La limpieza era su obsesión. Prohibió la cría de cerdos, y todo
debía estar tan limpio al punto que la gente temía pisar los edificios públicos, por miedo al castigo por ensuciarlos.
La ingeniería social de Arakchéyev funcionaba, lógicamente, a
palos. Los encargados del orden usaban unos garrotes, llamados varas de Arakchéyev. Todas las flagelaciones se anotaban en un Libro, y el conde inspeccionaba las espaldas para comprobar la correcta aplicación del castigo. Incluso las ejecuciones se realizaban mediante flagelación. Todos los campesinos llevaban una libreta donde se registraba su prontuario.
En la utopía de Arakchéyev las aves tenían un lugar destacado,
en especial los ruiseñores. Por eso ordenó ahorcar a todos los gatos.
Cuando el zar Alejandro I visitó Gruzino, quedó fascinado por la
experiencia: “El orden que prevalece aquí es único”, le escribió a la zarina.
En 1816, finalizadas las guerras napoleónicas, el zar propuso su
versión de la utopía de Gruzino: complejos agrícolas y militares, que permitieran mantener un ejército poderoso y autosustentable. Un millón de hombres mujeres y niños fueron incorporados. Lógicamente, Arakchéyev fue el encargado de llevarla a cabo.

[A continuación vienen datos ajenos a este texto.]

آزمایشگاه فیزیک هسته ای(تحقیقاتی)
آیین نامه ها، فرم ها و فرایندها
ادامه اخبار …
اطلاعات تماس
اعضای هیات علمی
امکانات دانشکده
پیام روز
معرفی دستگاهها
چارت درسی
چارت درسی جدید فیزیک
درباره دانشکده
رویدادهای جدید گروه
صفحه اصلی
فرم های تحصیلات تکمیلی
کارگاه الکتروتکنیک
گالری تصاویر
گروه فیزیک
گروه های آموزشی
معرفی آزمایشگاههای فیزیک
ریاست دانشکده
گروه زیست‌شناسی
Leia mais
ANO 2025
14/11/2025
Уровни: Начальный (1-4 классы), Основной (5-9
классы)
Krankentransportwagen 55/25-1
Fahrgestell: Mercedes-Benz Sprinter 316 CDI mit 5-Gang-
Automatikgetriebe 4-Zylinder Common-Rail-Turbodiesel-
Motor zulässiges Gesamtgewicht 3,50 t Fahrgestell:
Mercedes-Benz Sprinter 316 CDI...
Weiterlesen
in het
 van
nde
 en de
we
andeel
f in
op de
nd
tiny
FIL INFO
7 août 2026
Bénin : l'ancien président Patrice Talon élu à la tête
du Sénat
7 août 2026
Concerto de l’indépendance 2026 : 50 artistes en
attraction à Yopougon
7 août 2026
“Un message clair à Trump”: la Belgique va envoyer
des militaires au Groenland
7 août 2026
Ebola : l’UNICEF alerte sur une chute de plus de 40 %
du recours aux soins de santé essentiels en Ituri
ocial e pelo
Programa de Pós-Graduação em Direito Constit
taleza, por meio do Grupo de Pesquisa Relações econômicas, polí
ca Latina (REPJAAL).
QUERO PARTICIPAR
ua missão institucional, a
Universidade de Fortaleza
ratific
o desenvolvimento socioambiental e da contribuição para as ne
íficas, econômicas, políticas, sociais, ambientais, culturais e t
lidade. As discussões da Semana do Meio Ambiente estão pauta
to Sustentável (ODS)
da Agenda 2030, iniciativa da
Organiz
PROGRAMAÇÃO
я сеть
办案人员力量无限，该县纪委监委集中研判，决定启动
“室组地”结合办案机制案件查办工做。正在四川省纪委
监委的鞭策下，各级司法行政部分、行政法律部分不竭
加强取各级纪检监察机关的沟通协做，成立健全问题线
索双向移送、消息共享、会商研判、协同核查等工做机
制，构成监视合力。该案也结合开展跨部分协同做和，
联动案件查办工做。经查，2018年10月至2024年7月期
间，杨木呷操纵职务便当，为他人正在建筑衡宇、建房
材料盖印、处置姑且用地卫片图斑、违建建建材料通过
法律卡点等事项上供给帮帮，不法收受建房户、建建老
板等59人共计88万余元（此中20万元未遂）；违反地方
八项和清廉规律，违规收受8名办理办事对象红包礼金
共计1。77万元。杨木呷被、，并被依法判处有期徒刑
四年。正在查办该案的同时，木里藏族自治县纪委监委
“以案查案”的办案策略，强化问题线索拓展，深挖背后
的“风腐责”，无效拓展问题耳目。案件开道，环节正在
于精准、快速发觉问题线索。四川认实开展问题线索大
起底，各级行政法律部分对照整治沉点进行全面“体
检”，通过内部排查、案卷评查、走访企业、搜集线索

Los visitantes extranjeros ilustres eran invitados a conocer la
experiencia. El Mariscal francés Auguste Marmont escribió: “No hay otro país donde uno pueda encontrar una apariencia de bienestar material superior a la de los campesinos de las colonias, pese a que hace veinte años su pobreza era extrema.”
Esta enorme ingeniería social tenía muchas, o todas, las
características de los emprendimientos similares del siglo XX: ineficiencia, engaño, propaganda, corrupción y crueldad.
Los balances eran complicados ejercicios de engaño, cubiertos
con grandes subsidios y fondos estatales disimulados.
Como Arakchéyev talaba los bosques, no había leña suficiente ni
madera para construcción, por lo que era necesario importarla, con los consiguientes costos, mercado negro y corrupción generalizada entre los funcionarios. El ganado estaba limpio como una porcelana, pero el forraje debía traerse desde enormes distancias. Muchas instalaciones no eran usadas, para estar siempre disponibles “para la inspección”.
A medida que aumentaban las pérdidas y la ineficiencia, se
multiplicaban el rigor, los castigos, las exigencias y las multas.
La estrella de Alekséi Arakchéyev se apagó con la muerte de su
protector, el zar Alejandro I, en 1825. Hasta ese momento acumuló más poder personal que nadie, a tal punto que se acuñó el epíteto “Arakcheyevshchina”, sinónimo de voluntarismo militar y despotismo.
Cuando, un siglo más tarde los soviéticos diseñaron sus propias
ingenierías sociales de colectivización forzosa, los liberales y mencheviques trajeron a la memoria la utopía del conde Arakchéyev. León Trotsky replicó que tales referencias constituían “el argumento clásico que emplea la reacción contra todas las innovaciones del progreso histórico.”